Children and Separation


Coming to some sort of agreement around who has contact with your children after you and your partner have separated is a distinctly different legal process than the divorce process.  The steps are quite similar for working out the division of property and in most instances both matters will be discussed together when you’re in court but it’s important to know that they are separate legal actions.

After separation occurs, you can immediately start this process – unlike getting divorced, there is no requirement to be separated for a year before you can apply.

Firstly, you need to decide if you want to go down the path of going to court or if you feel you can settle the matter out of court.   If you agree on child contact arrangements with your partner, you can apply for consent orders from the court which then become legally enforceable.  Since 95% of cases that are started in court finish with consent orders anyway, it would be a good idea to make an attempt towards getting some sort of agreement with your ex partner before you go to court.

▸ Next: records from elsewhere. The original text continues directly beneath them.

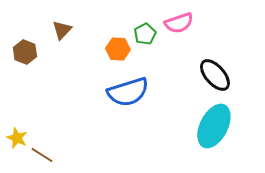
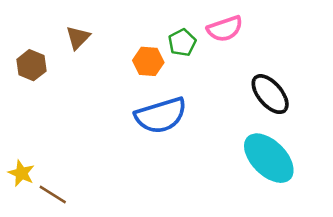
cyan ellipse: (214, 126) -> (269, 158), turned -72

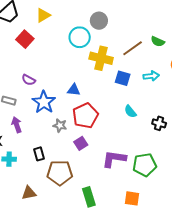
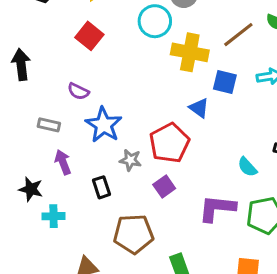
red square: (25, 39) -> (89, 36), moved
blue triangle: (74, 90) -> (199, 108), moved, turned 32
cyan semicircle: (130, 112) -> (247, 167), moved
black rectangle: (39, 154) -> (101, 187), moved

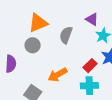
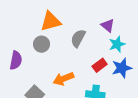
red rectangle: (90, 66) -> (100, 65), moved

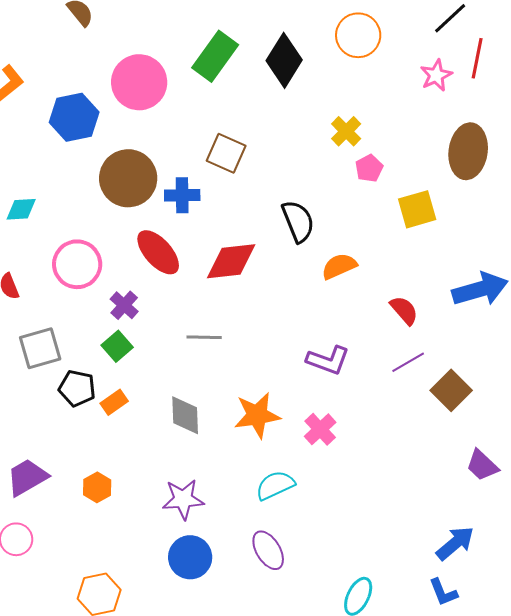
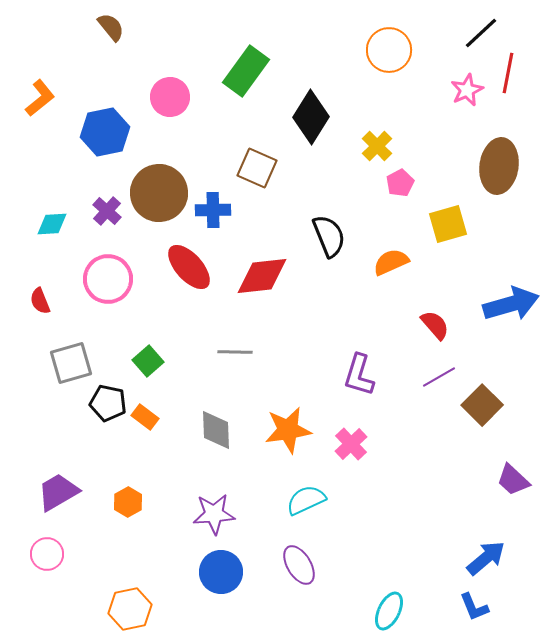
black diamond: (284, 60) -> (311, 117), moved
pink circle: (139, 82) -> (170, 97), size x0.7
orange semicircle: (339, 266) -> (391, 262), moved
purple cross: (124, 305) -> (107, 211), moved
purple L-shape: (328, 360) -> (359, 375), turned 87
orange rectangle: (114, 402) -> (145, 417), turned 72

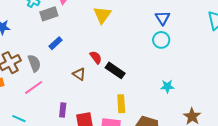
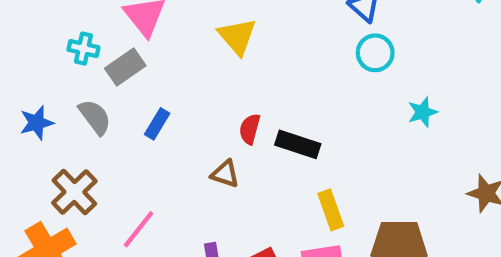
red semicircle: (96, 57) -> (250, 129), turned -112
gray semicircle: (34, 63) -> (95, 117), moved
cyan star: (167, 86) -> (423, 112), moved

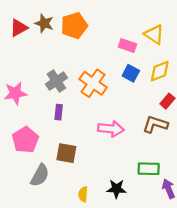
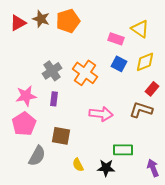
pink star: (15, 93) -> (26, 96), moved
green rectangle: (149, 169) -> (123, 150), moved
yellow semicircle: (83, 194) -> (78, 165), moved, turned -32

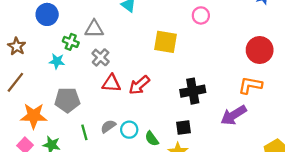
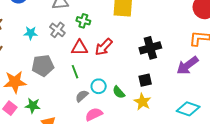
green cross: (71, 42) -> (83, 21), moved
gray cross: (101, 57) -> (57, 30), moved
gray semicircle: (108, 126) -> (82, 96), moved
green line: (84, 132) -> (75, 72), moved

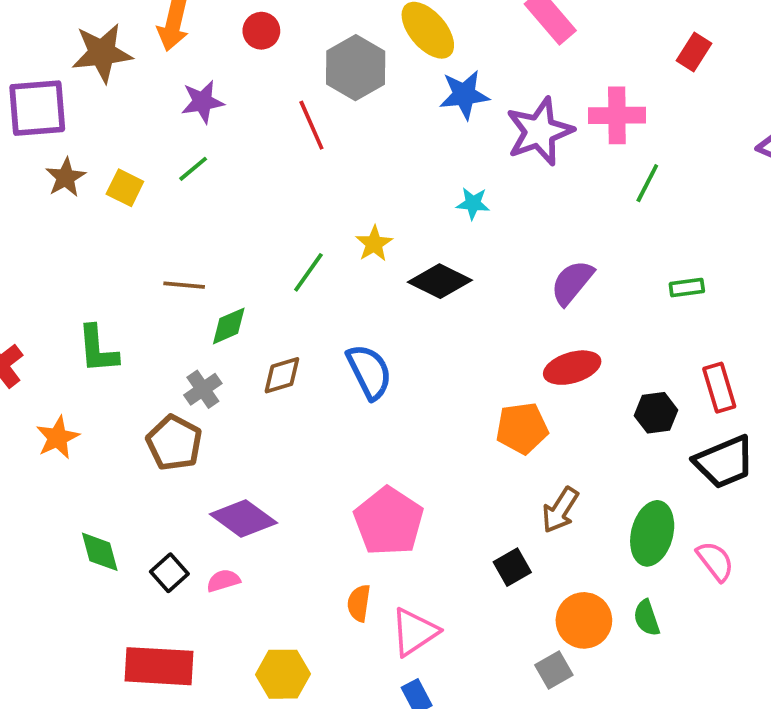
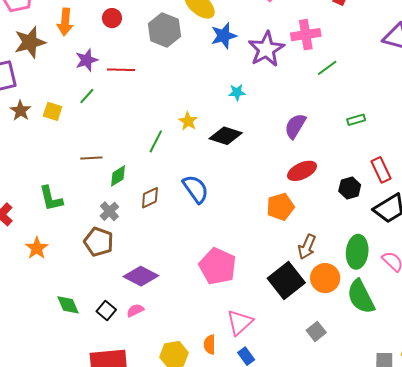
red line: (311, 125) -> (121, 70), moved, turned -56
green line: (647, 183) -> (327, 68), turned 35
black square: (512, 567) -> (286, 281), size x1.8
orange semicircle: (359, 603) -> (210, 345), moved
green semicircle: (647, 618) -> (361, 297), size x1.8
orange circle: (584, 620) -> (325, 278), moved

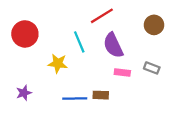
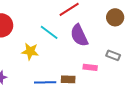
cyan line: (79, 42) -> (49, 32), turned -30
pink rectangle: (122, 72) -> (90, 67), moved

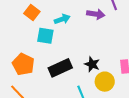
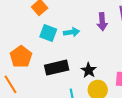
purple arrow: (96, 14) -> (102, 22), turned 66
cyan arrow: (62, 19) -> (71, 32), moved

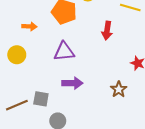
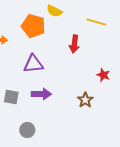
gray square: (41, 99) -> (11, 97), moved

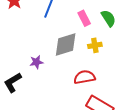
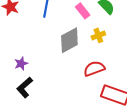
purple star: (36, 62) -> (21, 64), moved

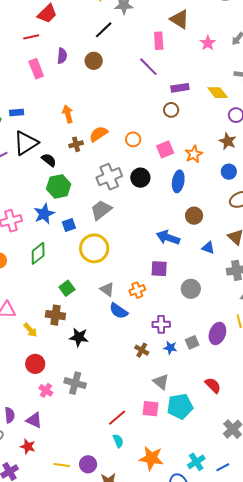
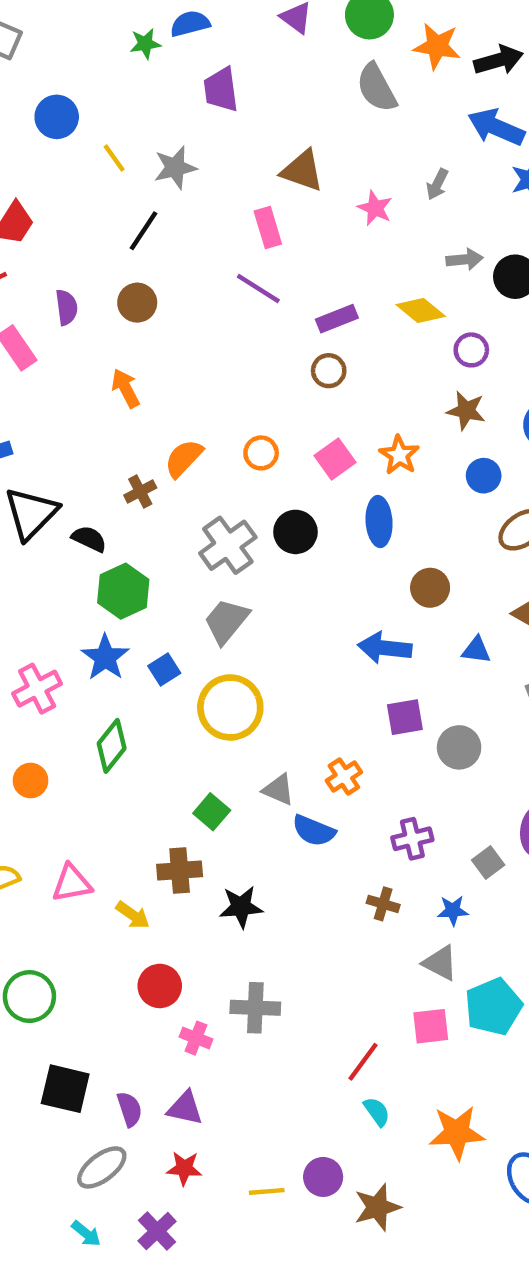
orange arrow: (68, 114) -> (126, 388), moved
purple square: (159, 269) -> (405, 717), moved
green square: (67, 288) -> (212, 812), moved
blue star: (170, 348) -> (453, 910), moved

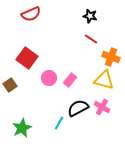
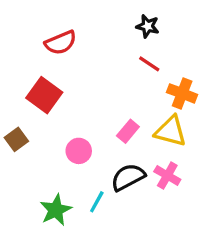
red semicircle: (31, 14) -> (61, 43), moved
pink circle: (49, 78) -> (79, 151), moved
pink rectangle: (70, 80) -> (128, 131), moved
green star: (22, 128) -> (56, 210), moved

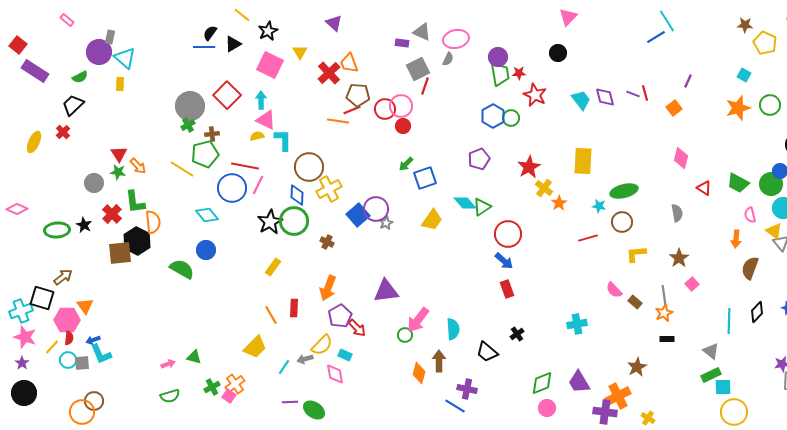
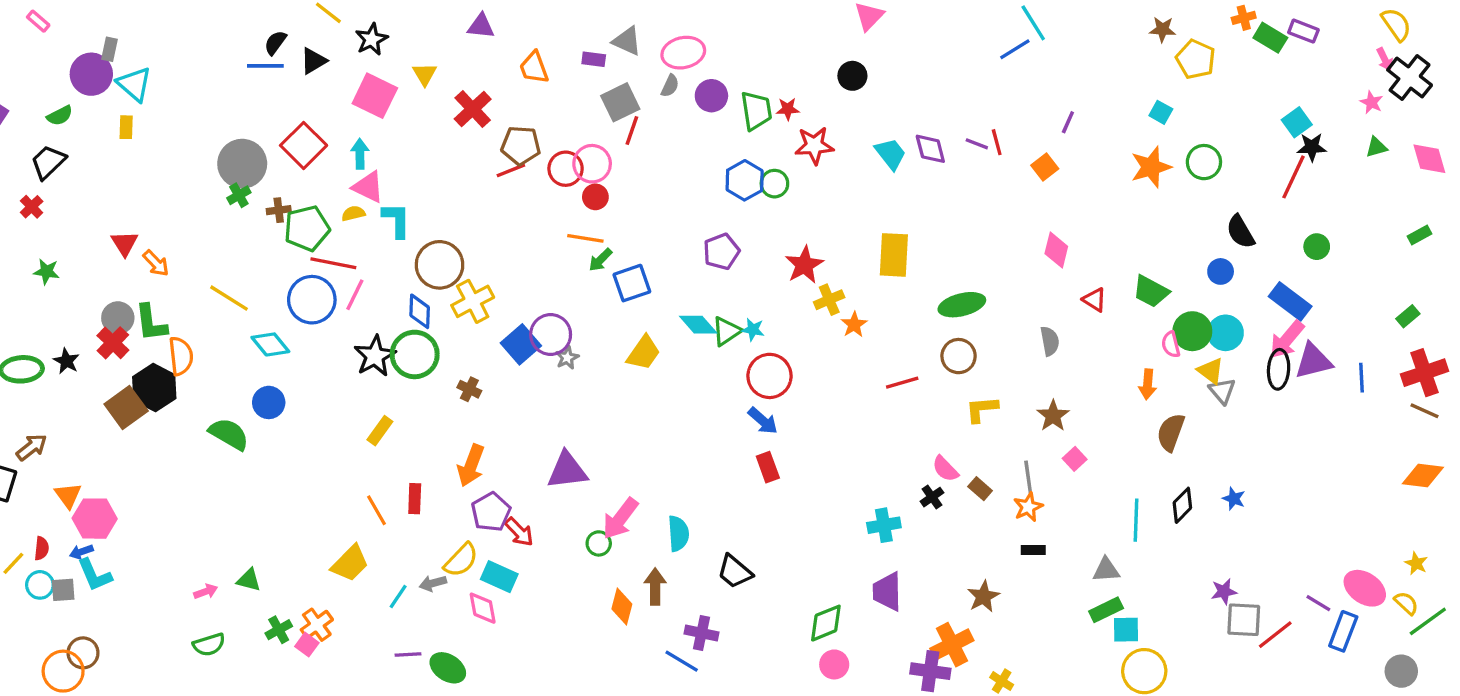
purple triangle: (334, 23) -> (481, 26), turned -36
purple circle: (498, 57) -> (711, 96), moved
orange trapezoid: (349, 63) -> (534, 68), moved
red star: (535, 95) -> (814, 145), turned -30
orange line: (338, 121) -> (585, 238), moved
green pentagon: (205, 154) -> (307, 228), moved
yellow line: (182, 169) -> (229, 298), moved
green star: (118, 172) -> (47, 271), moved
gray circle: (94, 183) -> (118, 318), moved
green circle: (771, 184) -> (1192, 331), moved
yellow cross: (544, 188) -> (829, 300), turned 30
cyan star: (599, 206) -> (753, 330), moved
brown square: (120, 253) -> (126, 407), turned -30
pink hexagon: (67, 320) -> (95, 519), moved
black cross: (517, 334) -> (932, 497), moved
gray triangle: (711, 351) -> (1106, 570), turned -42
cyan rectangle: (345, 355) -> (499, 577), size x1.5
purple trapezoid: (579, 382) -> (887, 592), moved, turned 30

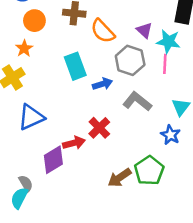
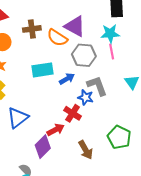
purple triangle: (144, 30) -> (75, 26), moved, size x1.6
cyan rectangle: (75, 66) -> (42, 70), turned -65
gray L-shape: (137, 101) -> (97, 86), turned 45
blue star: (170, 135) -> (86, 97), moved
brown arrow: (120, 178) -> (86, 150), moved, turned -72

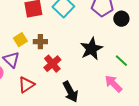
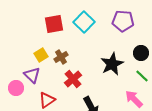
black circle: (121, 19) -> (141, 53), moved
brown cross: (40, 42) -> (61, 57), turned -32

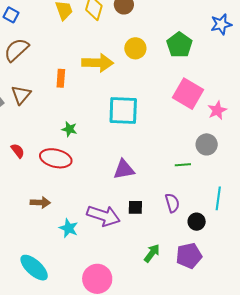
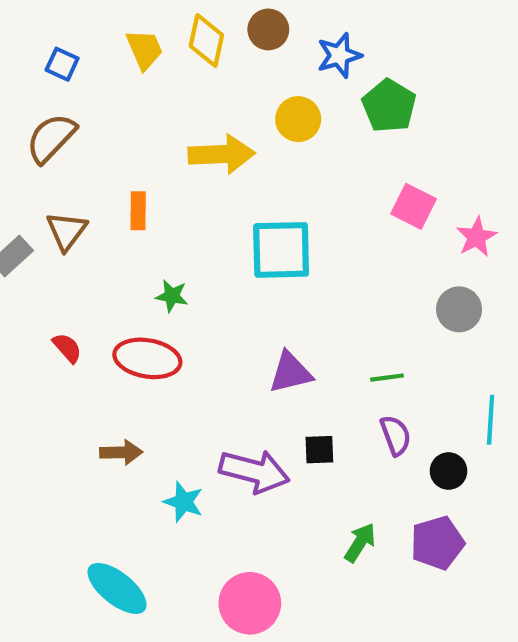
blue square: (11, 15) -> (62, 64), moved
blue star: (221, 24) -> (339, 55), moved
orange rectangle: (61, 78) -> (138, 211), moved
pink square: (188, 94) -> (414, 206), size x0.7
green line: (183, 165) -> (387, 378), moved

Even if you don’t feel like making an attempt to negotiate, the court actually requires you to do so anyway.  You must attend dispute resolution before filing an application and the certificate of participation in dispute resolution must be provided with your application.

Filing an Application

If no agreement can be reached, you can start court proceedings by filing an application.  With this application, you will need to inform the court in writing what sort of contact you would like with your children.  You may want them to live with you, but allow periodic contact with your ex partner or you may only want to see them once per fortnight for example.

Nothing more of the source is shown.